== EXERCISE PROMPT ==
Copy all lines holding the word "Early" from the entries.

== DATASET EXTRACT ==
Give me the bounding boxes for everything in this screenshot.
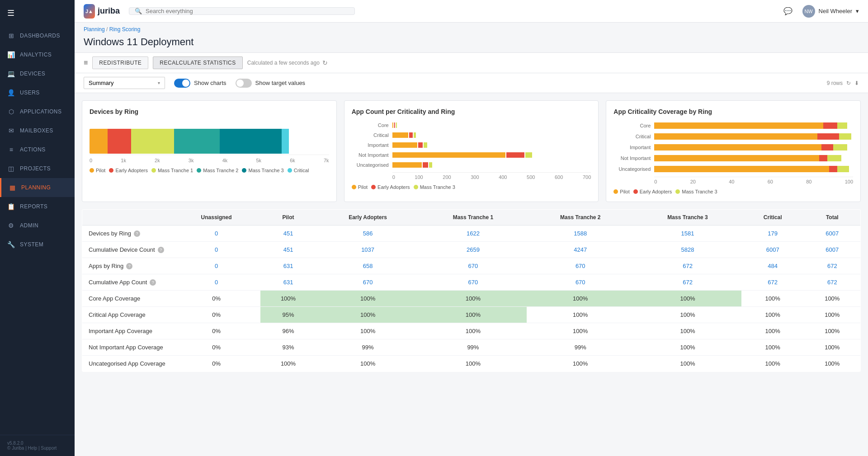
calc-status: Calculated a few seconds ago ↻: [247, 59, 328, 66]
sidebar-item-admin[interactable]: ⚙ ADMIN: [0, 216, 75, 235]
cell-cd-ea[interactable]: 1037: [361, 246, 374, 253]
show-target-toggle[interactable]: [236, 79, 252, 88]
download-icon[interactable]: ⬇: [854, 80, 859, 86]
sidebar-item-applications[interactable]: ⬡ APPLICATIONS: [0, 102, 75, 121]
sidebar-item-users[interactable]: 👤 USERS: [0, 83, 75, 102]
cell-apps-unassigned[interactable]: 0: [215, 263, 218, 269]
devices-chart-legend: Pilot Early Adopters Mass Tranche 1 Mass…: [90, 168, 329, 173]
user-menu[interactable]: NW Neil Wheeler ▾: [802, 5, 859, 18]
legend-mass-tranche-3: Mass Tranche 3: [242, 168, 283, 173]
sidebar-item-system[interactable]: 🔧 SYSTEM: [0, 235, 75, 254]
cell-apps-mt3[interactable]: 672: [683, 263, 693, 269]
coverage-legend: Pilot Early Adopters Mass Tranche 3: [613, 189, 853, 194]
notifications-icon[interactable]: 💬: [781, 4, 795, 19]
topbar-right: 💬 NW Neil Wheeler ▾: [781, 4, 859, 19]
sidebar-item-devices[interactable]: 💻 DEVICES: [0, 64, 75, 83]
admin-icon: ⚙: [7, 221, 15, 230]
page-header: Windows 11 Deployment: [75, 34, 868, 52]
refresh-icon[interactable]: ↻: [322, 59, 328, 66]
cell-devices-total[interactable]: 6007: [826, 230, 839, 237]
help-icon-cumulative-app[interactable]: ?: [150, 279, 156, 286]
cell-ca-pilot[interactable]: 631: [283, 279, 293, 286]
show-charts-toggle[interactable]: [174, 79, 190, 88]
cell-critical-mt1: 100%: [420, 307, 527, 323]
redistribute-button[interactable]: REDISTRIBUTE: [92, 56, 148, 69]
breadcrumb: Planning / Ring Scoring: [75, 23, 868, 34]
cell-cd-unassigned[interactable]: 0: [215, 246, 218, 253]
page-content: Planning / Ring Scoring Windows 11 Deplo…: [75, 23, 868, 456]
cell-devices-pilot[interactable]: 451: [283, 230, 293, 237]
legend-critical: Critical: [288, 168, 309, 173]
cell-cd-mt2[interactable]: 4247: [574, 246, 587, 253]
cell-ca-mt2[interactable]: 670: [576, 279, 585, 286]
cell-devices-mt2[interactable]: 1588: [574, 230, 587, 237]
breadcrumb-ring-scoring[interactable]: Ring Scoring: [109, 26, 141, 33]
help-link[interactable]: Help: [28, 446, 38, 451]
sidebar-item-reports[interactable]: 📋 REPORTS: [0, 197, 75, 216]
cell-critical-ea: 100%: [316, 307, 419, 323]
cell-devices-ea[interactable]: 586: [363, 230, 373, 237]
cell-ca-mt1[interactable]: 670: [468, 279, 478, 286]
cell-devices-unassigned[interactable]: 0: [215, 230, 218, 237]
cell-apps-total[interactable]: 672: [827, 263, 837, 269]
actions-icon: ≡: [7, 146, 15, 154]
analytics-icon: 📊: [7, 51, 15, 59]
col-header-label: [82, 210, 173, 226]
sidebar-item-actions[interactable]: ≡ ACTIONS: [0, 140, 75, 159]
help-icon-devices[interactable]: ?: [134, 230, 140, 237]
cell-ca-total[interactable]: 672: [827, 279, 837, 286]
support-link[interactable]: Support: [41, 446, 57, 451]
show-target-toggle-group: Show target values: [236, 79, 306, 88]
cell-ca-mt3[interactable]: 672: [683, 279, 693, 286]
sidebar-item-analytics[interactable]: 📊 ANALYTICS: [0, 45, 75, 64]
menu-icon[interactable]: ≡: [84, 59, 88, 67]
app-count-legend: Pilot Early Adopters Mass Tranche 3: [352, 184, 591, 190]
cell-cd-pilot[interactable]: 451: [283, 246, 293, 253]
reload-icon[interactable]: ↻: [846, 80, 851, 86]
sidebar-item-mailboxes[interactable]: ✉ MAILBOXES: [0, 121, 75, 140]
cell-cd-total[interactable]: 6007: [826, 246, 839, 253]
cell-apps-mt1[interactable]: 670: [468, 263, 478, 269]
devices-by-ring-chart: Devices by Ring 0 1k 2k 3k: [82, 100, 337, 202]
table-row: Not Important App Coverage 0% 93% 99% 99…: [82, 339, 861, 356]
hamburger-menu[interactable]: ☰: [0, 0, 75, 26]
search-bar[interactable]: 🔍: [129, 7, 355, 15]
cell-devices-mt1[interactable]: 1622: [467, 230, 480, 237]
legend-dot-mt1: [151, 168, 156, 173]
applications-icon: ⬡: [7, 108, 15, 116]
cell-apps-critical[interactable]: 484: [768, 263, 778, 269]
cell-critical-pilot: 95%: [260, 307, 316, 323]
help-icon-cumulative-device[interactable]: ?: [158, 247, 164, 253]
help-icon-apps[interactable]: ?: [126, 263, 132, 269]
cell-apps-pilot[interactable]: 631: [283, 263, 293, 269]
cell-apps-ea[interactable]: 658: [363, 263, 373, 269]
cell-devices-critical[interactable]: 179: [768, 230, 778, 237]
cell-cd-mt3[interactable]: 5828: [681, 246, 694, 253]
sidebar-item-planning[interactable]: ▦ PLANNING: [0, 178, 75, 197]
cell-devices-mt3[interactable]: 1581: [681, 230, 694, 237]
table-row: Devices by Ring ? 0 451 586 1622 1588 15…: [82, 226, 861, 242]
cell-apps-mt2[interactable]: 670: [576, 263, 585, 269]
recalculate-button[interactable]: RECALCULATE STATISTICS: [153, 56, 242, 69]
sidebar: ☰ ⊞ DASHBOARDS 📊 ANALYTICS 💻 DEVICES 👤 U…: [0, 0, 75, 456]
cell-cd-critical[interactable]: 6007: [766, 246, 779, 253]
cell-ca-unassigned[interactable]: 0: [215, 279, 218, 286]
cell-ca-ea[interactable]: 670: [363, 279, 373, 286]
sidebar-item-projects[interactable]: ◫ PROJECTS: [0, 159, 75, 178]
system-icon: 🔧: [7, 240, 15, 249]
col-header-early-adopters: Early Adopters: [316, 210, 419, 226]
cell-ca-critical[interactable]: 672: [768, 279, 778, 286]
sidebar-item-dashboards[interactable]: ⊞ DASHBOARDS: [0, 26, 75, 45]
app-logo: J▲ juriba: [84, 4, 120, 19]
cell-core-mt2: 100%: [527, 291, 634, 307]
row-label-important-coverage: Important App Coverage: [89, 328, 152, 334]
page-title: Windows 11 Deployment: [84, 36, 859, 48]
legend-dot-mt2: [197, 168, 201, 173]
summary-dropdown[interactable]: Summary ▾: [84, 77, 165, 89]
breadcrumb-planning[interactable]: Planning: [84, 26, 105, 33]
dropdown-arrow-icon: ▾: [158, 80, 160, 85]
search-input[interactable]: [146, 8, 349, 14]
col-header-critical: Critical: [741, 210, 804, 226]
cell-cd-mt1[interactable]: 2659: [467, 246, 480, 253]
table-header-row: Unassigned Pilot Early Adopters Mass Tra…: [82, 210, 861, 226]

== TASK RESULT ==
devices-chart-legend: Pilot Early Adopters Mass Tranche 1 Mass…: [90, 168, 329, 173]
coverage-legend: Pilot Early Adopters Mass Tranche 3: [613, 189, 853, 194]
app-count-legend: Pilot Early Adopters Mass Tranche 3: [352, 184, 591, 190]
col-header-early-adopters: Early Adopters: [316, 210, 419, 226]
table-header-row: Unassigned Pilot Early Adopters Mass Tra…: [82, 210, 861, 226]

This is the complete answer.